▸ MATERIAL SHOWN:
------------------------------------------------------------
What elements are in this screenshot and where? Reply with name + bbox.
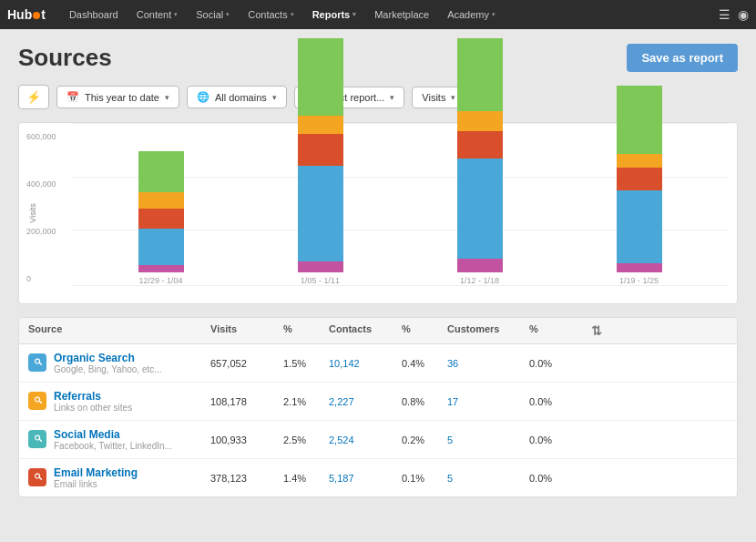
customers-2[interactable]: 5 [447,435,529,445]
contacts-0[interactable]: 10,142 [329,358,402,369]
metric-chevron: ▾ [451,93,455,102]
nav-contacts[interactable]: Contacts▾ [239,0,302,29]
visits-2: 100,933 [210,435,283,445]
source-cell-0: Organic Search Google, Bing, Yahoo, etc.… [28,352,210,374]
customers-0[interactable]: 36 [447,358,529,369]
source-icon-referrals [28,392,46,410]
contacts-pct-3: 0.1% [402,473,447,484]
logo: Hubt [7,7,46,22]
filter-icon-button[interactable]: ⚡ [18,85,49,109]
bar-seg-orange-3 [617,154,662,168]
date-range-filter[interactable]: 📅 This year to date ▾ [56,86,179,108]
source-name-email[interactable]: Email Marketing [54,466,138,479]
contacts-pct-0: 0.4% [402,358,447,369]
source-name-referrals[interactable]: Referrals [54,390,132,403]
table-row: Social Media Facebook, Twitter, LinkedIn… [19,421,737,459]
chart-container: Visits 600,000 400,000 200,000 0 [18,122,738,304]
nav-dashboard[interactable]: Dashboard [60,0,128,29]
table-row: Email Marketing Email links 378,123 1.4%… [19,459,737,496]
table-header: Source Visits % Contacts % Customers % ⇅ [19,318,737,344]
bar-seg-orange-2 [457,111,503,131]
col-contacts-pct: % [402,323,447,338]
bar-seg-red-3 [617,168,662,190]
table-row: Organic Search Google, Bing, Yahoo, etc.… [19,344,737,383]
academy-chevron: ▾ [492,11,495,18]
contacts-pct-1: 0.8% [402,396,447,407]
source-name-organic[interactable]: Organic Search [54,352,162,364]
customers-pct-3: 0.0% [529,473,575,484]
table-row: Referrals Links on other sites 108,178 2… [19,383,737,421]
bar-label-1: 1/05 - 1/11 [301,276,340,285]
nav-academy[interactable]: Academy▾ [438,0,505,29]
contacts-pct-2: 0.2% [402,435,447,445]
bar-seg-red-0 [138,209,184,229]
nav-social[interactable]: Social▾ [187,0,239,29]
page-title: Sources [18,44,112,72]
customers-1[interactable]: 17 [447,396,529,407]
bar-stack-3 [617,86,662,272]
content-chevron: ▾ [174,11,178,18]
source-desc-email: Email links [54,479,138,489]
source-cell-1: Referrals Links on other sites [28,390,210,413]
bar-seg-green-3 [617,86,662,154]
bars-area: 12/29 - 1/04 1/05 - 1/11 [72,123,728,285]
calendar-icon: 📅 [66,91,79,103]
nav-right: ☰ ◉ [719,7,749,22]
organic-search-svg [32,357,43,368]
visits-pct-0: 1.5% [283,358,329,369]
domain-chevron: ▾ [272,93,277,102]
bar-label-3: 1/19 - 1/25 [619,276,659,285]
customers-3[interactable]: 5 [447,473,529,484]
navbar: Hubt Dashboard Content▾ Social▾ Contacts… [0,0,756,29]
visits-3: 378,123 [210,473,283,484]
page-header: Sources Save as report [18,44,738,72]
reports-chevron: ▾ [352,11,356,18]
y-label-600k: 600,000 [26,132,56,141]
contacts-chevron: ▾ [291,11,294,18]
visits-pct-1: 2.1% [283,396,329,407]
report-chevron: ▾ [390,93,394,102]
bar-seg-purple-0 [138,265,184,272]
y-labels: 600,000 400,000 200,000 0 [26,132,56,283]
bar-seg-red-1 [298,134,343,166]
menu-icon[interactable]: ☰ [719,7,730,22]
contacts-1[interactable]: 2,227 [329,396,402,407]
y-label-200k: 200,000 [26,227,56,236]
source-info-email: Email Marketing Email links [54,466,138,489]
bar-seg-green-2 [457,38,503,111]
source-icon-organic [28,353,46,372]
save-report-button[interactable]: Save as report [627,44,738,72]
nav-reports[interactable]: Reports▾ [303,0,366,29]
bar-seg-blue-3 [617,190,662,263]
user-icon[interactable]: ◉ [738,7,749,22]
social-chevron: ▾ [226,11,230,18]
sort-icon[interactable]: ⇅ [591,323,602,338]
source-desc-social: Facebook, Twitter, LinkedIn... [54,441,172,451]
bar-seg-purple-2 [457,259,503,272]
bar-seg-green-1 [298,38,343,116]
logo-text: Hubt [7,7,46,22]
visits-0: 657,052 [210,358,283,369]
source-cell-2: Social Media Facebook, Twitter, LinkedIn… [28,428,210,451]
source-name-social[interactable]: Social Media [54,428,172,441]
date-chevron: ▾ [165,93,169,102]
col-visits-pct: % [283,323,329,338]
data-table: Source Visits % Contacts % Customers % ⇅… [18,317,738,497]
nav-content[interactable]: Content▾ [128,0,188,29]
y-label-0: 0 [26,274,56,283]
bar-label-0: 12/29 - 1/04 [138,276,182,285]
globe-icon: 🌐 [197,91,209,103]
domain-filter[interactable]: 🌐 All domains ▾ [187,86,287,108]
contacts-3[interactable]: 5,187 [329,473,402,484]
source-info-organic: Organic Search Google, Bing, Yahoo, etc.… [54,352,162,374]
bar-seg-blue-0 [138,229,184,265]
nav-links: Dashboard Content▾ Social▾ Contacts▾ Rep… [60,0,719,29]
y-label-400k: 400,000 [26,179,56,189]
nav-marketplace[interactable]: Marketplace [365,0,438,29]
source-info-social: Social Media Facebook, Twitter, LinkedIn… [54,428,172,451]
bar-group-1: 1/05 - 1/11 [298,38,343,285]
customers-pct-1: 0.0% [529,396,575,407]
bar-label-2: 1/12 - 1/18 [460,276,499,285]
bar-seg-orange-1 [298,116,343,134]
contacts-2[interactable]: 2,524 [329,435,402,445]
------------------------------------------------------------
▸ TRY IT: Counting only lines that contain the word "green", give the number found in the data, and nothing else.

▸ REPLY: 3